Fennell was the founder of the Eastman Wind Ensemble, fathering the ensemble back in 1958. Along with a long list of accomplishments, his greatest gift might have been the 22 Eastman Wind Ensemble recordings he made under the Mercury label.

Due to those recordings, we will forever be able to hear the beautiful, dark, colorful and musical quality that Fennell so vividly imagined a wind ensemble could achieve. We were lucky to be in awe of his passion for the wind ensemble as he conducted the Eastman Wind Ensemble for the last time in October.

Fennell’s influence on wind ensemble is unmistakable. He created the ensemble, sought out music for the wind ensemble and nurtured it to the point where it remains one of the most modern today. Fennell even secured the future of the wind ensemble by always acknowledging and supporting its role in patriotic American ceremonies. I’m sure he wouldn’t have objected that his last concert with his creation was a Sousa march.

It is up for question, however, whether the wind ensemble genre has come to a new era, a new turning point, now that it has lost its paternal source. Will the Eastman Wind Ensemble lose its dark, rich chamber music quality that always distinguished it from other wind ensembles?
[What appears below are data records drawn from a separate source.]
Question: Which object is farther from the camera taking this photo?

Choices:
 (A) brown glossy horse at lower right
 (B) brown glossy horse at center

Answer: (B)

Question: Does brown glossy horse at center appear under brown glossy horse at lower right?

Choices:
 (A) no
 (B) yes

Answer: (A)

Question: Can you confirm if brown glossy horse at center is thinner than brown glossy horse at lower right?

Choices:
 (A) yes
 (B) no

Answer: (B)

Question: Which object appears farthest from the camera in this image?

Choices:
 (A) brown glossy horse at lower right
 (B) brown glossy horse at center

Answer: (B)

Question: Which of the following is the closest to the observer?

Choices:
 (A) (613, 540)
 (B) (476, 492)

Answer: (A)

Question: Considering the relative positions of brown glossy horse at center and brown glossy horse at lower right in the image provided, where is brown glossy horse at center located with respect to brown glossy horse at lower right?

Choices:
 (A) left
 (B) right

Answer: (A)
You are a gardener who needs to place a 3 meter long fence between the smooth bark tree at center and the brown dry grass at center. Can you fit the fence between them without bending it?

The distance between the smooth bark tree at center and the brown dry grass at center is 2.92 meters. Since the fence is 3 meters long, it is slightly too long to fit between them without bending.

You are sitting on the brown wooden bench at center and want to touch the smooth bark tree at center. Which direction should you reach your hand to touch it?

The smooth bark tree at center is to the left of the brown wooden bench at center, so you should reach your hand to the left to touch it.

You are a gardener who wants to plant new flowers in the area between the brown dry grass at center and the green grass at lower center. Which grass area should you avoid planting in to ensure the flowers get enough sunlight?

Until this point, all the influential conductors of the Eastman Wind Ensemble were alive and able to share and teach their ideas. Fennell was the perfect showman, wanting to indulge the listener with the grand sound and power of a wind ensemble. When conducting the Eastman Wind Ensemble in October, near the end of his life, he became agitated that we were not giving in to the music and letting it be luxurious.

Will Fennell’s message get lost like the game “telephone” – get changed a little with each new person until the original message no longer exists?

Will wind ensemble repertoire get lost in all the esoteric music of the 21st century? There is no debating the importance of new music and that the wind ensemble, luckily, plays a large role in new music.

However, the attitude toward music such as Sousa marches continues to decline among musicians. Will that attitude bleed over into music like Grainger and Holst over time?

Will the wind ensemble lose sight of the music that gave it a future, in the way that the majority of the music world has lost sight of most music pre-Bach?

Fennell’s death raises many questions for the future of wind ensembles everywhere. Luckily for us, Fennell’s vision came as technology was picking up some speed.

Sound recording was possible and Fennell took advantage of that by signing a contract with Mercury records, making the first ever symphonic digital recording with the Cleveland Winds under the Telarc label and pioneering the high-definition compatible digital recording with the Dallas Winds.

Among all of Fennell’s recordings, we will always have a sound to look back on, to admire and learn from.

Past that, the job now rests on all of us. We’ve been fortunate enough to be in his presence and under his baton. We’ve been his pupils. We know his message, his purpose and his personality. It’s up to us to pass that on.

Let’s give Fennell the biggest honor possible by never forgetting him.